(Task item) From top to bottom, retype the data exactly, passing over any picture.

(Available data)
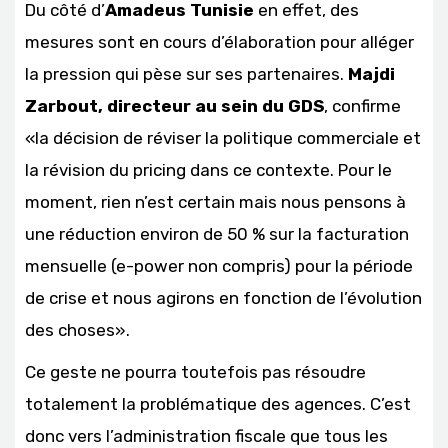
Du côté d’
Amadeus Tunisie
en effet, des
mesures sont en cours d’élaboration pour alléger
la pression qui pèse sur ses partenaires.
Majdi
Zarbout, directeur au sein du GDS
, confirme
«la décision de réviser la politique commerciale et
la révision du pricing dans ce contexte. Pour le
moment, rien n’est certain mais nous pensons à
une réduction environ de 50 % sur la facturation
mensuelle (e-power non compris) pour la période
de crise et nous agirons en fonction de l’évolution
des choses».
Ce geste ne pourra toutefois pas résoudre
totalement la problématique des agences. C’est
donc vers l’administration fiscale que tous les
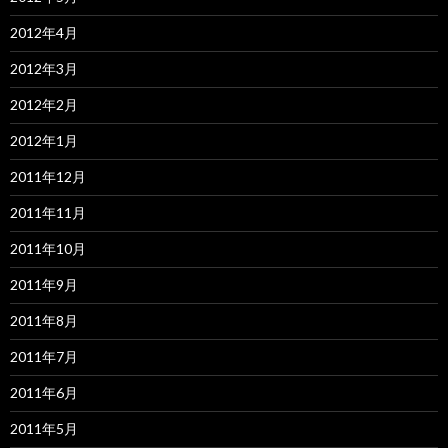
2012年4月
2012年3月
2012年2月
2012年1月
2011年12月
2011年11月
2011年10月
2011年9月
2011年8月
2011年7月
2011年6月
2011年5月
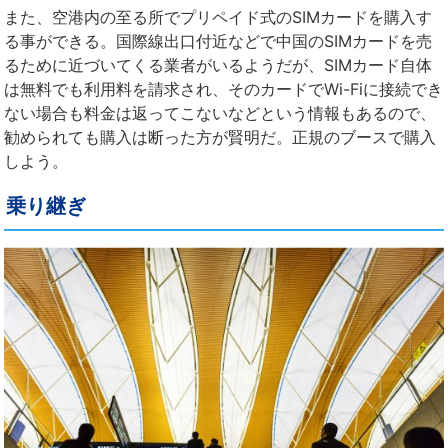
また、空港内の至る所でプリペイド式のSIMカードを購入す
る事ができる。国際線出口付近などで中国のSIMカードを売
るために近づいてくる業者がいるようだが、SIMカード自体
は無料でも利用料を請求され、そのカードでWi-Fiに接続でき
ない場合も料金は返ってこないなどという情報もあるので、
勧められても購入は断った方が賢明だ。正規のブースで購入
しよう。
乗り継ぎ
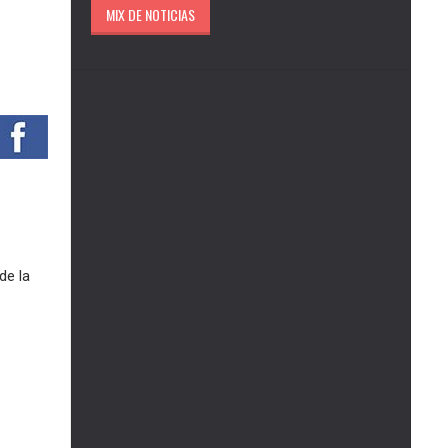
MIX DE NOTICIAS
de la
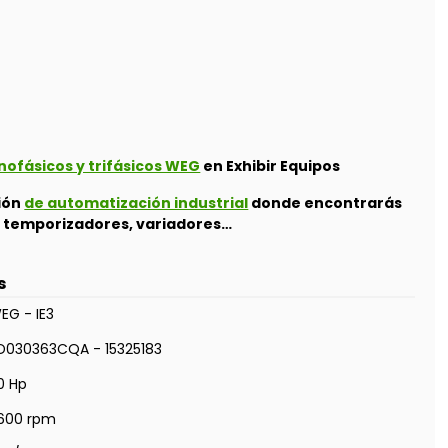
fásicos y trifásicos WEG
en Exhibir Equipos
ción
de automatización industrial
donde encontrarás
s, temporizadores, variadores…
s
EG - IE3
D030363CQA - 15325183
0 Hp
600 rpm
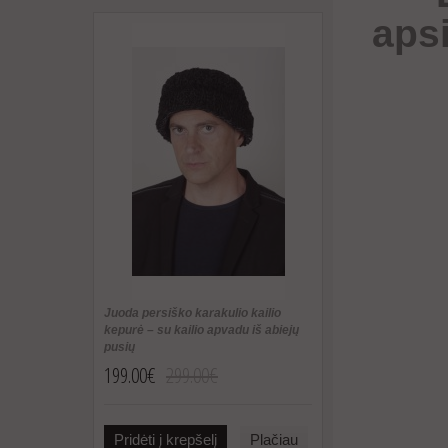
aps
Juoda persiško karakulio kailio
kepurė – su kailio apvadu iš abiejų
pusių
199.00€
299.00€
Pridėti į krepšelį
Plačiau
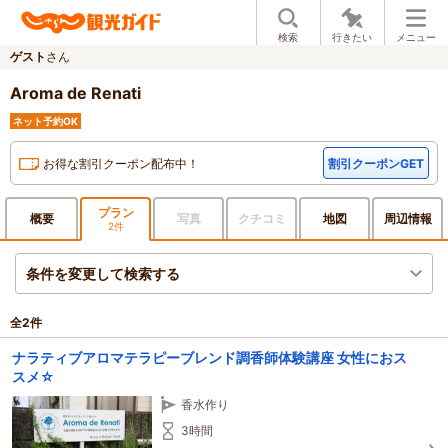
検索
行きたい
メニュー
ゲスト
さん
Aroma de Renati
ネット予約OK
お得な割引クーポン配布中！
割引クーポンGET
プラン
概要
写真
クチ
コミ
地図
周辺
情報
2件
条件を変更して検索する
全
2
件
ナラティブアロマテラピーブレンド調香師体験講座 女性におス
スメ☆
香水作り
3時間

(Answer to this exercise)
Du côté d’
Amadeus Tunisie
en effet, des
mesures sont en cours d’élaboration pour alléger
la pression qui pèse sur ses partenaires.
Majdi
Zarbout, directeur au sein du GDS
, confirme
«la décision de réviser la politique commerciale et
la révision du pricing dans ce contexte. Pour le
moment, rien n’est certain mais nous pensons à
une réduction environ de 50 % sur la facturation
mensuelle (e-power non compris) pour la période
de crise et nous agirons en fonction de l’évolution
des choses».
Ce geste ne pourra toutefois pas résoudre
totalement la problématique des agences. C’est
donc vers l’administration fiscale que tous les
2012年4月
2012年3月
2012年2月
2012年1月
2011年12月
2011年11月
2011年10月
2011年9月
2011年8月
2011年7月
2011年6月
2011年5月
また、空港内の至る所でプリペイド式のSIMカードを購入す
る事ができる。国際線出口付近などで中国のSIMカードを売
るために近づいてくる業者がいるようだが、SIMカード自体
は無料でも利用料を請求され、そのカードでWi-Fiに接続でき
ない場合も料金は返ってこないなどという情報もあるので、
勧められても購入は断った方が賢明だ。正規のブースで購入
しよう。
乗り継ぎ
MIX DE NOTICIAS
de la
fásicos y trifásicos WEG
en Exhibir Equipos
ción
de automatización industrial
donde encontrarás
s, temporizadores, variadores…
s
EG - IE3
D030363CQA - 15325183
0 Hp
600 rpm
aps
Juoda persiško karakulio kailio
kepurė – su kailio apvadu iš abiejų
pusių
199.00€
299.00€
Pridėti į krepšelį
Plačiau
検索
行きたい
メニュー
ゲスト
さん
Aroma de Renati
ネット予約OK
お得な割引クーポン配布中！
割引クーポンGET
プラン
概要
写真
クチ
コミ
地図
周辺
情報
2件
条件を変更して検索する
全
2
件
ナラティブアロマテラピーブレンド調香師体験講座 女性におス
スメ☆
香水作り
3時間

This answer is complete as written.